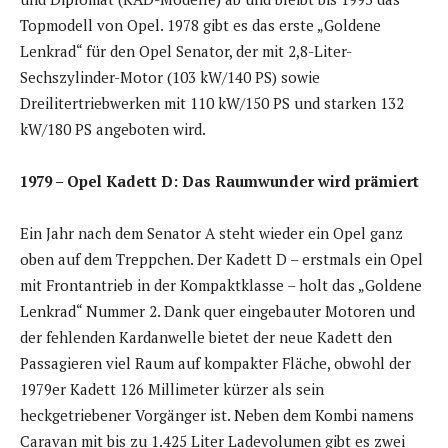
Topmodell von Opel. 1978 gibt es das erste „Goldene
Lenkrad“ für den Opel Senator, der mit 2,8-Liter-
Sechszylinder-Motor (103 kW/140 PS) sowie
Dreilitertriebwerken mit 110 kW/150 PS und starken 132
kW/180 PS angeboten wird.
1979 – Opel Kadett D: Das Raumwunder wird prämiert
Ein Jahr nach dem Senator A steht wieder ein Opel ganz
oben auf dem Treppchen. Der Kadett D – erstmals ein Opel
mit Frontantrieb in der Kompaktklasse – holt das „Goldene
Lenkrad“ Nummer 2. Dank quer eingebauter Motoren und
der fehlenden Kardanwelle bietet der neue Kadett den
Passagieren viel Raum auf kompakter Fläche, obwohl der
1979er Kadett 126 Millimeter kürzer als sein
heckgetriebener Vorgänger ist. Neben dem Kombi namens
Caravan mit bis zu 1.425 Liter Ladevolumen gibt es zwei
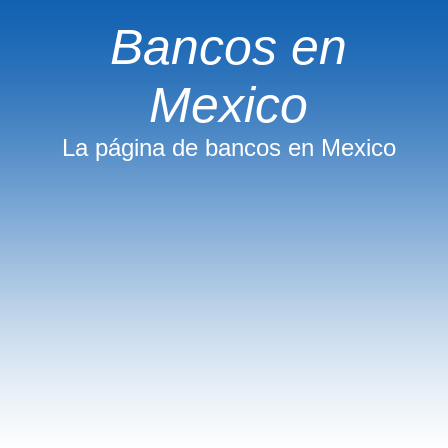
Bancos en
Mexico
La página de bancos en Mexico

■ ■ ■ ■

Restate the whole listing above exactly, please, omitting every image.

Topmodell von Opel. 1978 gibt es das erste „Goldene
Lenkrad“ für den Opel Senator, der mit 2,8-Liter-
Sechszylinder-Motor (103 kW/140 PS) sowie
Dreilitertriebwerken mit 110 kW/150 PS und starken 132
kW/180 PS angeboten wird.
1979 – Opel Kadett D: Das Raumwunder wird prämiert
Ein Jahr nach dem Senator A steht wieder ein Opel ganz
oben auf dem Treppchen. Der Kadett D – erstmals ein Opel
mit Frontantrieb in der Kompaktklasse – holt das „Goldene
Lenkrad“ Nummer 2. Dank quer eingebauter Motoren und
der fehlenden Kardanwelle bietet der neue Kadett den
Passagieren viel Raum auf kompakter Fläche, obwohl der
1979er Kadett 126 Millimeter kürzer als sein
heckgetriebener Vorgänger ist. Neben dem Kombi namens
Caravan mit bis zu 1.425 Liter Ladevolumen gibt es zwei
Bancos en
Mexico
La página de bancos en Mexico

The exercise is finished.